BEGIN Entries supplied

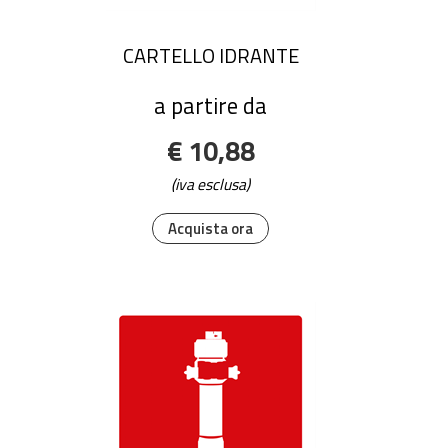
CARTELLO IDRANTE
a partire da
€ 10,88
(iva esclusa)
Acquista ora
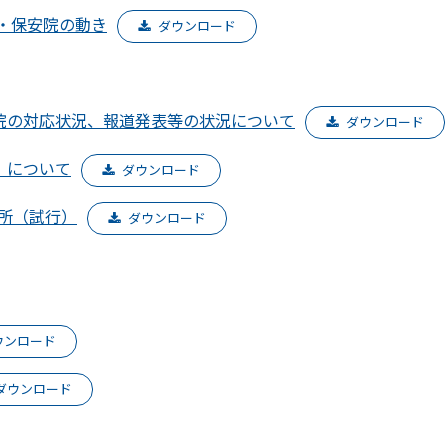
全・保安院の動き
ダウンロード
院の対応状況、報道発表等の状況について
ダウンロード
）について
ダウンロード
電所（試行）
ダウンロード
ウンロード
ダウンロード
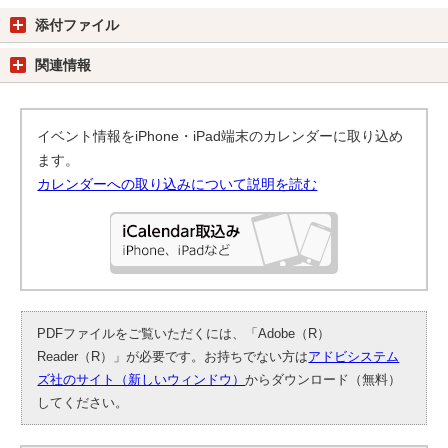
添付ファイル
関連情報
イベント情報をiPhone・iPad端末のカレンダーに取り込め
ます。
カレンダーへの取り込みについて説明を読む
PDFファイルをご覧いただくには、「Adobe（R）
Reader（R）」が必要です。お持ちでない方は
アドビシステム
ズ社のサイト（新しいウィンドウ）
からダウンロード（無料）
してください。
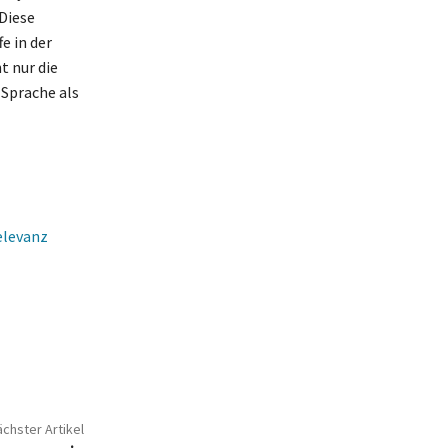
Diese
e in der
t nur die
 Sprache als
elevanz
chster Artikel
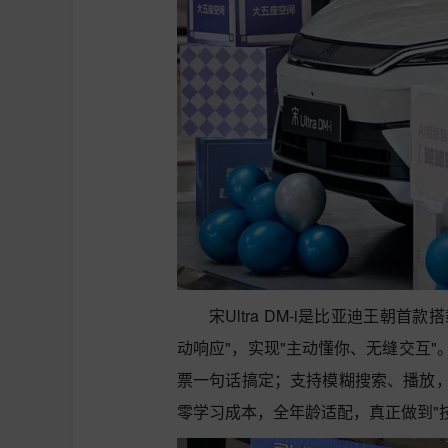
宋Ultra DM-i是比亚迪王朝
动响应"，实现"主动懂你、无缝交互
票一句话搞定；支持模糊搜索、播放
零学习成本，全年龄适配，真正做到"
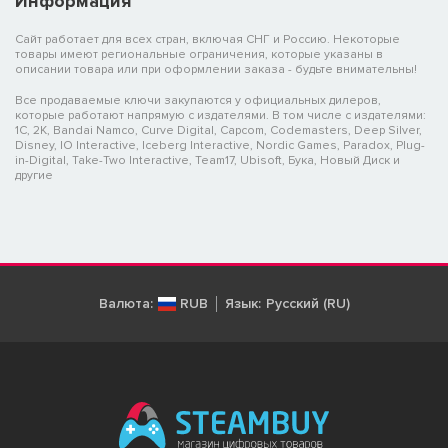
Информация
Сайт работает для всех стран, включая СНГ и Россию. Некоторые
товары имеют региональные ограничения, которые указаны в
описании товара или при оформлении заказа - будьте внимательны!
Все продаваемые ключи закупаются у официальных дилеров,
которые работают напрямую с издателями. В том числе с издателями:
1C, 2K, Bandai Namco, Curve Digital, Capcom, Codemasters, Deep Silver,
Disney, IO Interactive, Iceberg Interactive, Nordic Games, Paradox, Plug-
in-Digital, Take-Two Interactive, Team17, Ubisoft, Бука, Новый Диск и
другие
Валюта:
RUB
Язык:
Русский (RU)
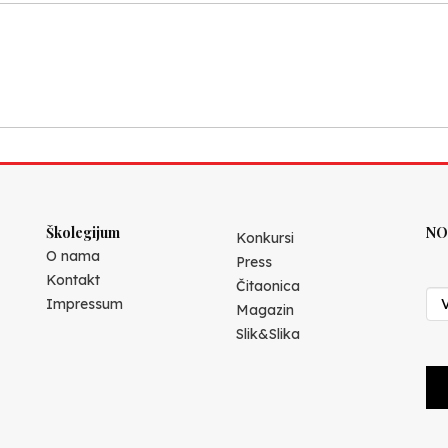
Školegijum
NO
Konkursi
O nama
Press
Kontakt
Čitaonica
Impressum
Magazin
Slik&Slika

END Entries supplied

What is being asked: Restate the whole listing exactly as written, minus the pictures.

Exercise response:
CARTELLO IDRANTE
a partire da
€ 10,88
(iva esclusa)
Acquista ora
全・保安院の動き
ダウンロード
院の対応状況、報道発表等の状況について
ダウンロード
）について
ダウンロード
電所（試行）
ダウンロード
ウンロード
ダウンロード
添付ファイル
関連情報
イベント情報をiPhone・iPad端末のカレンダーに取り込め
ます。
カレンダーへの取り込みについて説明を読む
PDFファイルをご覧いただくには、「Adobe（R）
Reader（R）」が必要です。お持ちでない方は
アドビシステム
ズ社のサイト（新しいウィンドウ）
からダウンロード（無料）
してください。
Diese
e in der
t nur die
 Sprache als
elevanz
chster Artikel
宋Ultra DM-i是比亚迪王朝
动响应"，实现"主动懂你、无缝交互
票一句话搞定；支持模糊搜索、播放
零学习成本，全年龄适配，真正做到"
Информация
Сайт работает для всех стран, включая СНГ и Россию. Некоторые
товары имеют региональные ограничения, которые указаны в
описании товара или при оформлении заказа - будьте внимательны!
Все продаваемые ключи закупаются у официальных дилеров,
которые работают напрямую с издателями. В том числе с издателями:
1C, 2K, Bandai Namco, Curve Digital, Capcom, Codemasters, Deep Silver,
Disney, IO Interactive, Iceberg Interactive, Nordic Games, Paradox, Plug-
in-Digital, Take-Two Interactive, Team17, Ubisoft, Бука, Новый Диск и
другие
Валюта:
RUB
Язык:
Русский (RU)
Školegijum
NO
Konkursi
O nama
Press
Kontakt
Čitaonica
Impressum
Magazin
Slik&Slika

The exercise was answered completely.